West Yorkshire Fire and Rescue Service (WYFRS) is launching a campaign, More than a Uniform, after seeing a spike in violent incidents towards crews in the last year.
The latest attack was on Sunday evening when crews were attending a fire in the open in Bradford and fireworks were thrown at them.
One firefighter was hit by a firework in the stomach and despite not receiving serious injury he has had to take time off work.
Fire authority chairman Clr Judith Hughes, also a Labour councillor for Almondbury, said: “We cannot understand why anyone would want to attack our crews who deliver an invaluable public service day in and day out.
“Bonfire Night is the busiest time of the year for the Fire Service and crews do not need the extra pressure of looking over their shoulders in case a brick or firework is being hurled at them.
“We support the recent bill to Parliament to strengthen legislation in order to deliver tougher penalties for attacks on emergency service personnel and we hope this will act as a deterrent to reckless individuals.”
Figures show there were 95 violent events in West Yorkshire in 2016/17 – up 30 on the previous year.
Firefighters have sustained bruising, head injuries and hearing problems as a result of attacks against them.
The campaign, called More than a Uniform, features staff with their families to show that yobs are not harming a uniform, they’re harming someone’s loved one.
The brigade says such attacks peak at this time of year, in total 33 of the attacks happened in the month of November 2016 and 20 were on Bonfire Night itself.
At the latest incident in Bradford an 18-year-old was arrested and it’s led to the fire service reviewing its attendance of incidents in this area, with it saying it will prioritise where there is a risk to life.

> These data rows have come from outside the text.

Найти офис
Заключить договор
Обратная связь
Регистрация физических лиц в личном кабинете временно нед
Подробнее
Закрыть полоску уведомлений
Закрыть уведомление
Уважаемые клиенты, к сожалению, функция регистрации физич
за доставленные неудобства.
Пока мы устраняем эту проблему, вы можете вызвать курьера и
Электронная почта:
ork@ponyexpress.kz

Deputy chief fire officer Dave Walton said: “Attacks on our operational staff are now at their highest in five years.
“The rise in attacks on our crews is gravely concerning to us and as we approach the bonfire period, when we tend to see a flurry, we are delivering a clear message that it will not be tolerated.
“We believe our crews are sometimes targeted as they are seen as a ‘uniformed authority figure’ so our campaign aims to open people’s eyes to the fact that if you attack a firefighter, you may be attacking a mum or dad, a wife or husband, or brother or sister.
“Already this year we have seen a handful of attacks on crews using fireworks and it is only a matter of time before an operational firefighter is seriously injured.”
Fire engines are fitted with cameras to gather evidence of attacks.